We’ve had so much turmoil in the last few weeks. We’ve had a terrorist attack on the Boston Marathon and followed the discovery and apprehension of the terrorists on live television. Now we’re following the weather and the destruction it brings in the spring. Our weather is somewhat of a terrorist herself. Add in a couple of murder trials on TV and a grab bag of scandals in government and it is just so wearing.
I started to say that I would take a break from writing this week because I’m just plain old tired of thinking—the words just weren’t coming-- but then I realized I could write about that. I’m supposed to lead a workshop on Sabbath in a couple of weeks so I can use writing the blog to help me organized what I want to do at the workshop.
I need a break. A Sabbath.
I thought I would take time while Beaven was gone last week but it never happened. There were too many fun things I wanted to do. I couldn’t make myself eliminate any of them. I’m too engaged in the world. I have to have Sabbath forced upon me. Somebody, please, send me to prison or something.
Whenever I get to thinking about the Sabbath I always think of Nancy Greenfield, my Jewish friend. Her family really does observe the Sabbath. This meant when her kids were little they couldn’t watch TV, the universal babysitter, so Nancy and her husband played board games with them. They spent all day in their pajamas playing games with their kids. I could go for sitting around in my jammies but I hate board games. Absolutely hate them. In hell, I would be forced to play board games. I’m good for about 20 minutes of Monopoly and that is only because I love my grandkids so much.
I went to a Christian definition of Sabbath. Thankfully, it said nothing about board games.
I’m reading a book called Sabbath in the Suburbs written by MaryAnn McKibben Dana. The suburbs typically have very rigid rules about being as busy as you can possibly get, 24/7 with no break for Christmas. You can imagine her struggle with taking a Sabbath. In the early pages she says she decided her definition of Sabbath would boil down to not doing “any activity that changes one’s environment .….Sabbath would be a day of giving up trying to change things”.
The act of Creation was sheer change and God rested from it after making six major changes in our planet. Even God gets tired and needs a rest.
“Not changing anything or creating anything” was starting to sound like a definition I can live with.
Not changing anything. This includes cooking, which changes the food. But I could eat raw things. Carrots, celery. Ouch!- no popcorn (massive change to the corn kernel) Maybe eating at a restaurant would be OK since I wouldn’t do the cooking. Watching TV would be OK. I decided I could change the channel because that still wasn’t changing the program itself. No need to do laundry because that would change things from dirty to clean. Same with dirty dishes. I’m on a roll here.
Getting back to the basics, I remind myself, Sabbath is principally for resting; for being still. I’m not very good at being still.
Then I read a quote from Wayne Muller in a book he wrote about the Sabbath, called Sabbath: Finding Rest, Renewal and Delight in Our Busy Lives:
When we breathe, we do not stop inhaling because we have taken in all the oxygen we will ever need, but because we have all the oxygen we need for this breath.

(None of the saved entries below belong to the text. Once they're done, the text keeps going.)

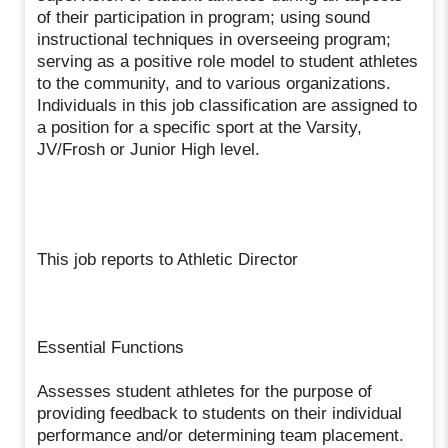
of their participation in program; using sound
instructional techniques in overseeing program;
serving as a positive role model to student athletes
to the community, and to various organizations.
Individuals in this job classification are assigned to
a position for a specific sport at the Varsity,
JV/Frosh or Junior High level.
This job reports to Athletic Director
Essential Functions
Assesses student athletes for the purpose of
providing feedback to students on their individual
performance and/or determining team placement.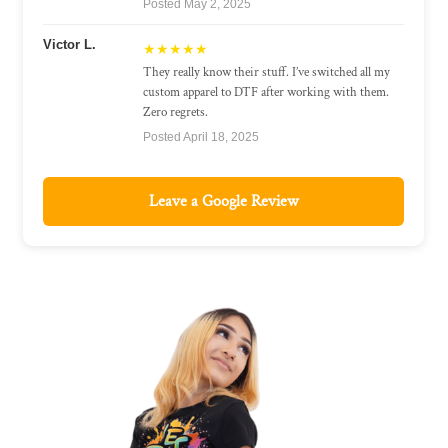
Posted May 2, 2025
Victor L.
★★★★★
They really know their stuff. I’ve switched all my
custom apparel to DTF after working with them.
Zero regrets.
Posted April 18, 2025
Leave a Google Review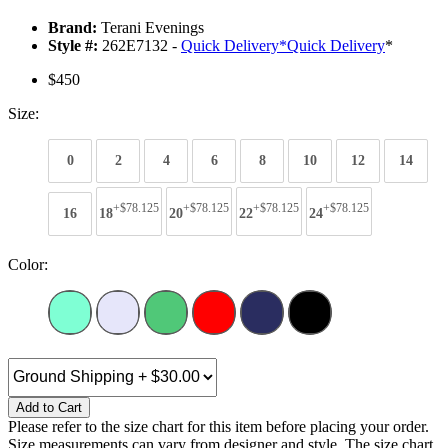
Brand:
Terani Evenings
Style #:
262E7132 -
Quick Delivery
*
Quick Delivery
*
$450
Size:
0
2
4
6
8
10
12
14
+$78.125
+$78.125
+$78.125
+$78.125
16
18
20
22
24
Color:
Add to Cart
Please refer to the size chart for this item before placing your order.
Size measurements can vary from designer and style. The size chart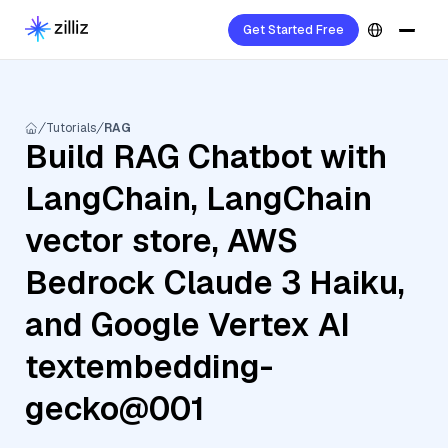
Get Started Free
Tutorials
RAG
Build RAG Chatbot with
LangChain, LangChain
vector store, AWS
Bedrock Claude 3 Haiku,
and Google Vertex AI
textembedding-
gecko@001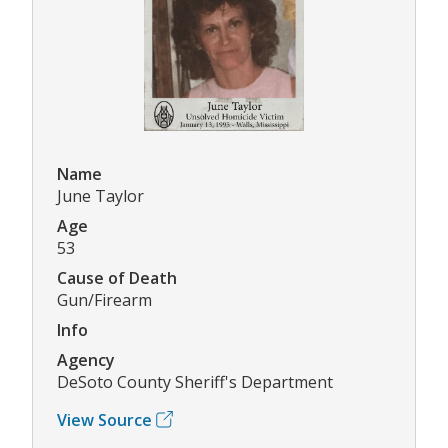
Name
June Taylor
Age
53
Cause of Death
Gun/Firearm
Info
Agency
DeSoto County Sheriff's Department
View Source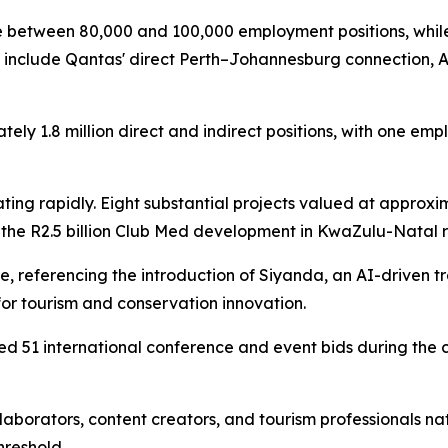
te between 80,000 and 100,000 employment positions, whil
s include Qantas' direct Perth–Johannesburg connection, Ai
ately 1.8 million direct and indirect positions, with one e
rating rapidly. Eight substantial projects valued at approx
 the R2.5 billion Club Med development in KwaZulu-Natal r
, referencing the introduction of Siyanda, an AI-driven tr
for tourism and conservation innovation.
d 51 international conference and event bids during the c
aborators, content creators, and tourism professionals nat
hreshold.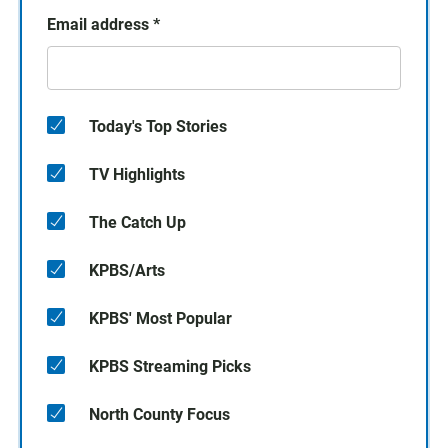
Email address
*
Today's Top Stories
TV Highlights
The Catch Up
KPBS/Arts
KPBS' Most Popular
KPBS Streaming Picks
North County Focus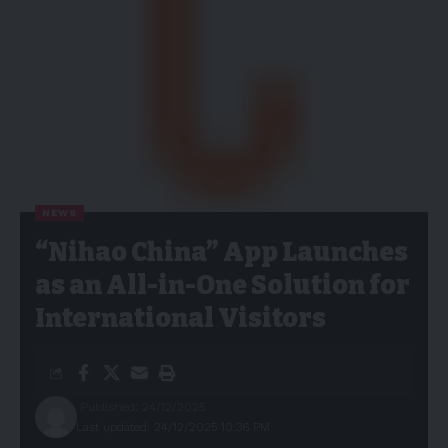
NEWS
“Nihao China” App Launches
as an All-in-One Solution for
International Visitors
Published: 24/12/2025
Last updated: 24/12/2025 10:36 PM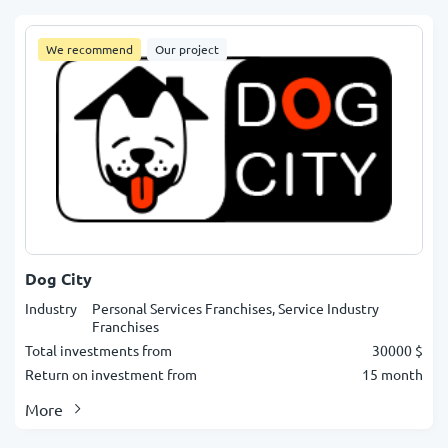
We recommend
Our project
Dog City
Industry
Personal Services Franchises, Service Industry
Franchises
Total investments from
30000 $
Return on investment from
15 month
More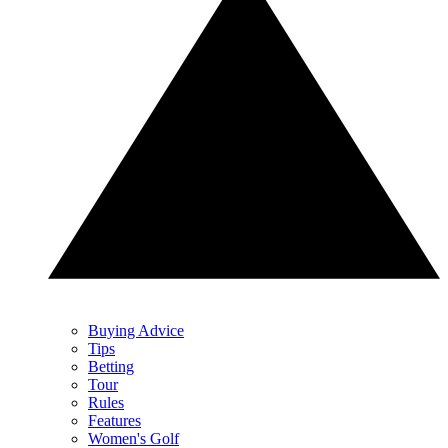
Buying Advice
Tips
Betting
Tour
Rules
Features
Women's Golf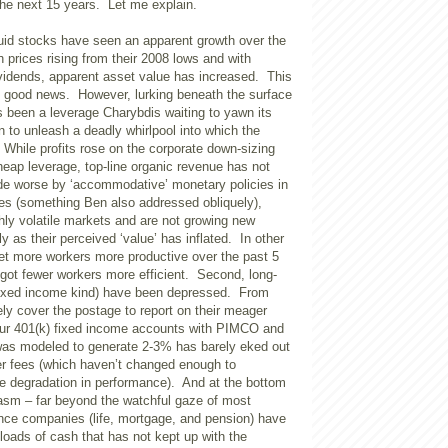
the next 15 years. Let me explain.
quid stocks have seen an apparent growth over the
 prices rising from their 2008 lows and with
ividends, apparent asset value has increased. This
 good news. However, lurking beneath the surface
as been a leverage Charybdis waiting to yawn its
n to unleash a deadly whirlpool into which the
 While profits rose on the corporate down-sizing
heap leverage, top-line organic revenue has not
de worse by ‘accommodative’ monetary policies in
ies (something Ben also addressed obliquely),
hly volatile markets and are not growing new
y as their perceived ‘value’ has inflated. In other
get more workers more productive over the past 5
got fewer workers more efficient. Second, long-
fixed income kind) have been depressed. From
ly cover the postage to report on their meager
ur 401(k) fixed income accounts with PIMCO and
as modeled to generate 2-3% has barely eked out
ter fees (which haven’t changed enough to
e degradation in performance). And at the bottom
asm – far beyond the watchful gaze of most
ance companies (life, mortgage, and pension) have
loads of cash that has not kept up with the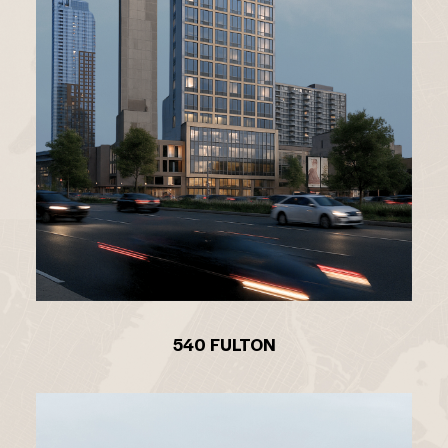
540 FULTON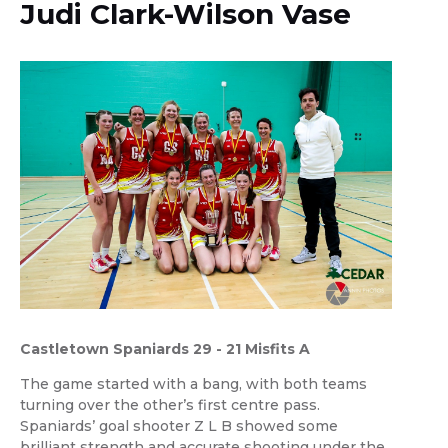
Judi Clark-Wilson Vase
Castletown Spaniards 29 - 21 Misfits A
The game started with a bang, with both teams
turning over the other’s first centre pass.
Spaniards’ goal shooter Z L B showed some
brilliant strength and accurate shooting under the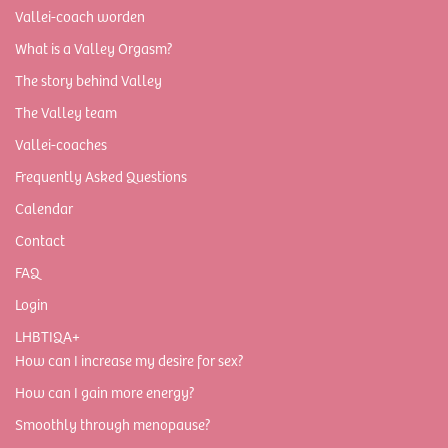
Vallei-coach worden
What is a Valley Orgasm?
The story behind Valley
The Valley team
Vallei-coaches
Frequently Asked Questions
Calendar
Contact
FAQ
Login
LHBTIQA+
How can I increase my desire for sex?
How can I gain more energy?
Smoothly through menopause?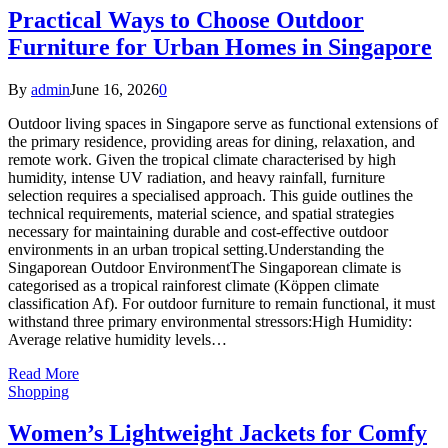
Practical Ways to Choose Outdoor
Furniture for Urban Homes in Singapore
By
admin
June 16, 2026
0
Outdoor living spaces in Singapore serve as functional extensions of
the primary residence, providing areas for dining, relaxation, and
remote work. Given the tropical climate characterised by high
humidity, intense UV radiation, and heavy rainfall, furniture
selection requires a specialised approach. This guide outlines the
technical requirements, material science, and spatial strategies
necessary for maintaining durable and cost-effective outdoor
environments in an urban tropical setting.Understanding the
Singaporean Outdoor EnvironmentThe Singaporean climate is
categorised as a tropical rainforest climate (Köppen climate
classification Af). For outdoor furniture to remain functional, it must
withstand three primary environmental stressors:High Humidity:
Average relative humidity levels…
Read More
Shopping
Women’s Lightweight Jackets for Comfy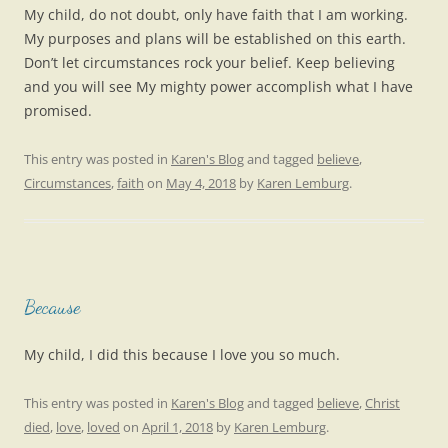
My child, do not doubt, only have faith that I am working.
My purposes and plans will be established on this earth.
Don’t let circumstances rock your belief. Keep believing
and you will see My mighty power accomplish what I have
promised.
This entry was posted in
Karen's Blog
and tagged
believe
,
Circumstances
,
faith
on
May 4, 2018
by
Karen Lemburg
.
Because
My child, I did this because I love you so much.
This entry was posted in
Karen's Blog
and tagged
believe
,
Christ
died
,
love
,
loved
on
April 1, 2018
by
Karen Lemburg
.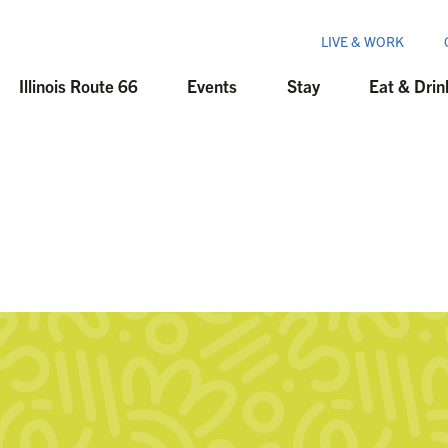
LIVE & WORK
Illinois Route 66
Events
Stay
Eat & Drin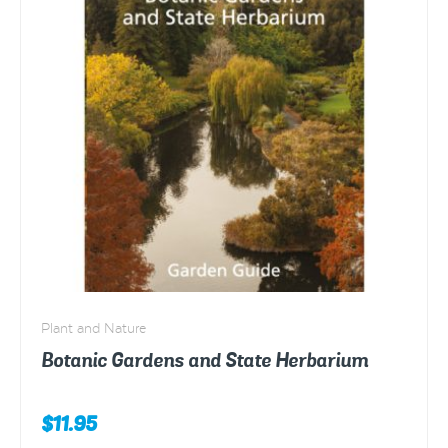
Plant and Nature
Botanic Gardens and State Herbarium
$
11.95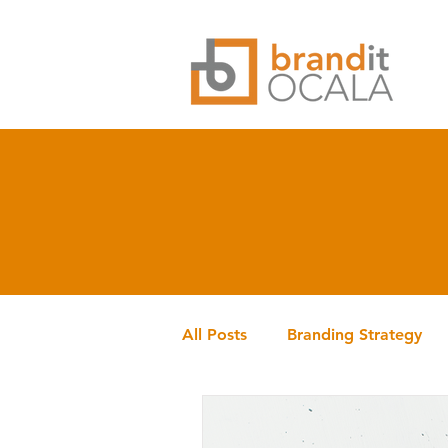
All Posts
Branding Strategy
Branding History
brandit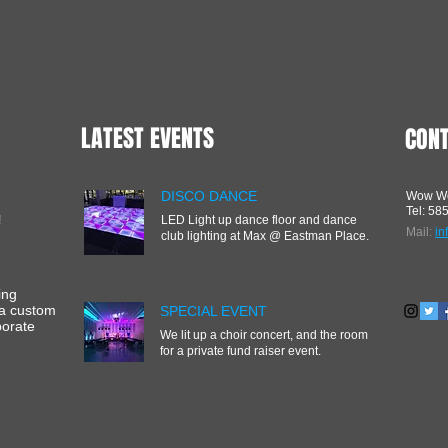
LATEST EVENTS
CON
DISCO DANCE
Wow We
Tel: 58
!
LED Light up dance floor and dance
Mail:
i
club lighting at Max @ Eastman Place.
ing
 a custom
SPECIAL EVENT
porate
We lit up a choir concert, and the room
for a private fund raiser event.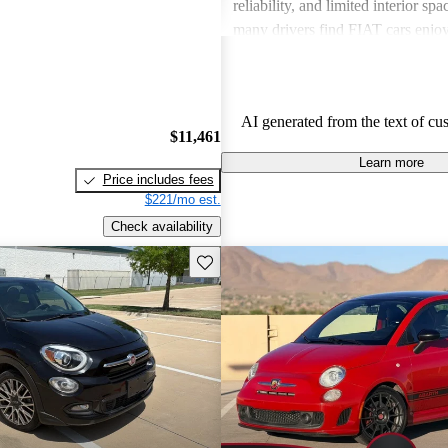
reliability, and limited interior spa
many drivers find FIAT cars enjoy
the need for improvements in sever
AI generated from the text of cu
$11,461
Learn more
Price includes fees
$221/mo est.
Check availability
Save this listing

Then we exhale, release carbon dioxide, and make room for more oxygen. Sabbath, like the breath, allows us to imagine we have done enough work for this day. Do not be anxious about tomorrow, Jesus said again and again. Let the work of this day be sufficient.
I’m all about long-term planning. It’s a very smart thing to do in my book. But it has its place. Once in a while we are called to just BE for the moment. Jon Kabbat-Zinn wrote a whole book called Everywhere You Go There You Are and the title says it all.
In full disclosure, I have just mentioned three books and I have to confess that I have never actually finished any of them. It appears my most basic problem is lack of attention span. I am going to have to muddle through this and find different ways of slowing down, a different way from how the ordinary, book-finishing person would approach the project.
For this moment, as I write, I have had my coffee and want breakfast. Right now, I can tell myself to not be anxious about anything further than a bowl of cereal.
I ate. I’m not hungry anymore. I don’t have to DO anything until I’m hungry again. But within five minutes I started feeling antsy. I read my email and sent out a couple of replies. Technically this wasn’t “change”; rather attention to details or, it you must: sheer procrastination. I decided procrastination on a Sabbath is OK. Probably even something to be proud of.
If you spend your time procrastinating on a Sabbath you are actually observing Sabbath.
So now I have two exercises:
- Don’t create anything. (Genesis 1:31)
- Live in the moment. (Matthew 6: 25-34)
And, best of all: Lookie here, I wrote 962 words for the blog! Maybe I’ll go get into my jammies.